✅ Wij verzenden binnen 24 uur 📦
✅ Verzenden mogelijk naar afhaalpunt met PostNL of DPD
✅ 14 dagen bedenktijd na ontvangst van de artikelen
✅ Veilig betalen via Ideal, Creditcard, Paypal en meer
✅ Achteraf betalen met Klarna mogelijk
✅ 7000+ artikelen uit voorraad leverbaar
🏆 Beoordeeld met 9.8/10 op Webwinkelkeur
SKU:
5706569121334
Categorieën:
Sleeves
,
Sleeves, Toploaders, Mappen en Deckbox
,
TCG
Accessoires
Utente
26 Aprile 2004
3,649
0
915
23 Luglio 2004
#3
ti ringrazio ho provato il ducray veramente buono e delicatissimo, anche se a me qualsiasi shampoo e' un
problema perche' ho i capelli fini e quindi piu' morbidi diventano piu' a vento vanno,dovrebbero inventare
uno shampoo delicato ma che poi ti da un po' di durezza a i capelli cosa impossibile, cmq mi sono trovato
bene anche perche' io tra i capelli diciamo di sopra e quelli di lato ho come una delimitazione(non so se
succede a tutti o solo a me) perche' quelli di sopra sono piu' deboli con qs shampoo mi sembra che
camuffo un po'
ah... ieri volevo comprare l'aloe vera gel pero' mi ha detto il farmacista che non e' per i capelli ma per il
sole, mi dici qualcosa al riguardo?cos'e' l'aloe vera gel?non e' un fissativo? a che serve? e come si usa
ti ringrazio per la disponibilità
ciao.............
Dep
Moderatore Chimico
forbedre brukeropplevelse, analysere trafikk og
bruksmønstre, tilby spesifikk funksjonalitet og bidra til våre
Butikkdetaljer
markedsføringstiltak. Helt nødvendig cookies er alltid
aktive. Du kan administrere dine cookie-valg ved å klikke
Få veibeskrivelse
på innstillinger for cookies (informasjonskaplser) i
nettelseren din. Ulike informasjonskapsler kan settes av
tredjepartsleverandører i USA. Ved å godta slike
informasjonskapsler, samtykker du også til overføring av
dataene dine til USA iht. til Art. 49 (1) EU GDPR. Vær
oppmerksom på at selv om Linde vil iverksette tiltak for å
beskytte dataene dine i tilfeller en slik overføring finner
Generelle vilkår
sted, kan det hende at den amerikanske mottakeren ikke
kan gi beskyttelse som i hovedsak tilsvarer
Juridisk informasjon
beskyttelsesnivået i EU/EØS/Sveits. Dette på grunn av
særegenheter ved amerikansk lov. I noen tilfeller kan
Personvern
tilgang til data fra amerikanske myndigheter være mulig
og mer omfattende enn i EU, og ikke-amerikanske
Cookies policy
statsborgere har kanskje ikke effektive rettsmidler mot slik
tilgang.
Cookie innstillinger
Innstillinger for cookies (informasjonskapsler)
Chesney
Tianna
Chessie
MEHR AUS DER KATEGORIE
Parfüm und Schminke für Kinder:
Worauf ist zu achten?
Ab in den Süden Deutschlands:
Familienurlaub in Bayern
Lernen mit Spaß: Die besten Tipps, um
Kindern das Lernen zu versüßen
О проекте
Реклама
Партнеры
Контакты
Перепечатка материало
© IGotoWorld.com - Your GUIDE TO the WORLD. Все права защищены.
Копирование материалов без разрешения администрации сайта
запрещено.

WORK ORDER » From the records above, copy out the line with "markedsføringstiltak. Helt nødvendig", the line with "Cookie innstillinger", and every line between them, word for word.

FINISHED TASK »
markedsføringstiltak. Helt nødvendig cookies er alltid
aktive. Du kan administrere dine cookie-valg ved å klikke
Få veibeskrivelse
på innstillinger for cookies (informasjonskaplser) i
nettelseren din. Ulike informasjonskapsler kan settes av
tredjepartsleverandører i USA. Ved å godta slike
informasjonskapsler, samtykker du også til overføring av
dataene dine til USA iht. til Art. 49 (1) EU GDPR. Vær
oppmerksom på at selv om Linde vil iverksette tiltak for å
beskytte dataene dine i tilfeller en slik overføring finner
Generelle vilkår
sted, kan det hende at den amerikanske mottakeren ikke
kan gi beskyttelse som i hovedsak tilsvarer
Juridisk informasjon
beskyttelsesnivået i EU/EØS/Sveits. Dette på grunn av
særegenheter ved amerikansk lov. I noen tilfeller kan
Personvern
tilgang til data fra amerikanske myndigheter være mulig
og mer omfattende enn i EU, og ikke-amerikanske
Cookies policy
statsborgere har kanskje ikke effektive rettsmidler mot slik
tilgang.
Cookie innstillinger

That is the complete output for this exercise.